### MATERIAL FOR THE TASK
++++++

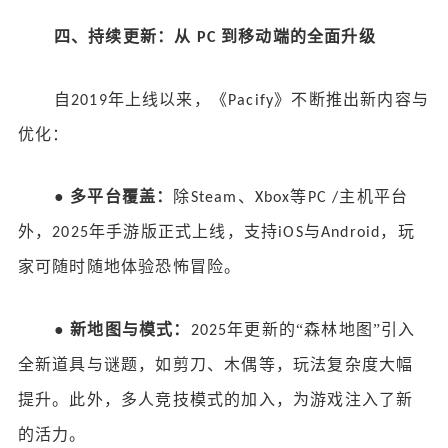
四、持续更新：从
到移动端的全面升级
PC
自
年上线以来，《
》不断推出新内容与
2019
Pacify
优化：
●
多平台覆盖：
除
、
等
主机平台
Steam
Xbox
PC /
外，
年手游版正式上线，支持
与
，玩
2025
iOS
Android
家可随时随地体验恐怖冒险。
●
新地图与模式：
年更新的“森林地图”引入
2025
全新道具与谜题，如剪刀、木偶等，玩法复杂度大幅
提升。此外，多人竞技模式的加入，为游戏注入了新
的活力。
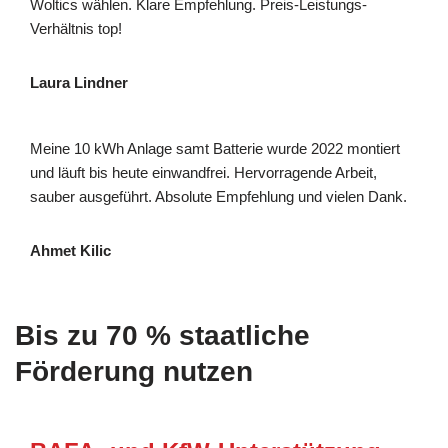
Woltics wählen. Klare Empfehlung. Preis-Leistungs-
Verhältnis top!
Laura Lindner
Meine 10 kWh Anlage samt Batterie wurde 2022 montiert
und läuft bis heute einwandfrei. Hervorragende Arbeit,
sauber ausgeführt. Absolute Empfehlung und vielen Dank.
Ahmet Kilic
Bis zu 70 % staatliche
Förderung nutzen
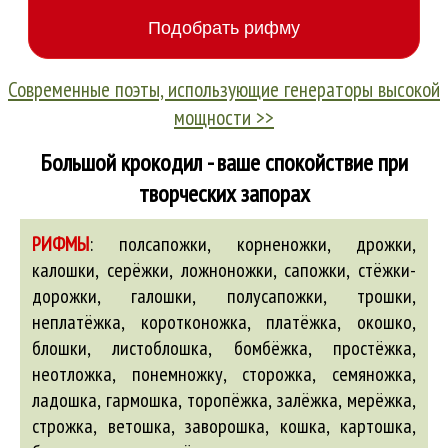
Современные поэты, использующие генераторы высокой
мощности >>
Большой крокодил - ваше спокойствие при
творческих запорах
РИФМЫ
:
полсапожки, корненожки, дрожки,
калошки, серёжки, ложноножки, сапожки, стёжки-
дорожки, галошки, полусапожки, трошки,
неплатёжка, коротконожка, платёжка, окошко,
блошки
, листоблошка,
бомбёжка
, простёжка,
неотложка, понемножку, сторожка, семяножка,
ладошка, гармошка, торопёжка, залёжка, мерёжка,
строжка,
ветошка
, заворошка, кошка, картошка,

++++++

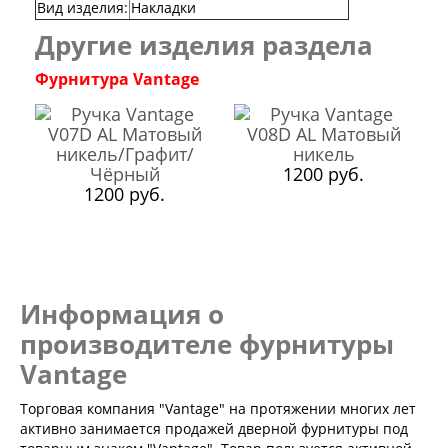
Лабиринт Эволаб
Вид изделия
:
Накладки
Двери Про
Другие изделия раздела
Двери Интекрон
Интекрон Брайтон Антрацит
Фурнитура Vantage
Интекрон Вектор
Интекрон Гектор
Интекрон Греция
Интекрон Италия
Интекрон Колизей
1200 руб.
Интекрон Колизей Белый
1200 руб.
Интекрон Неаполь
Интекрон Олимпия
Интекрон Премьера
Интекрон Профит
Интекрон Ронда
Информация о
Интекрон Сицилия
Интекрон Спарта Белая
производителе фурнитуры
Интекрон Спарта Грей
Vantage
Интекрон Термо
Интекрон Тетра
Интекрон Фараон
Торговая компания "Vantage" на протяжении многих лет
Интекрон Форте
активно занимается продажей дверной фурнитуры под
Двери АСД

++++++

### TASK OBJECTIVE
Look through the listing above and count the lines where the string "фурнитуры" appears. Report the number only.

### THE ANSWER
2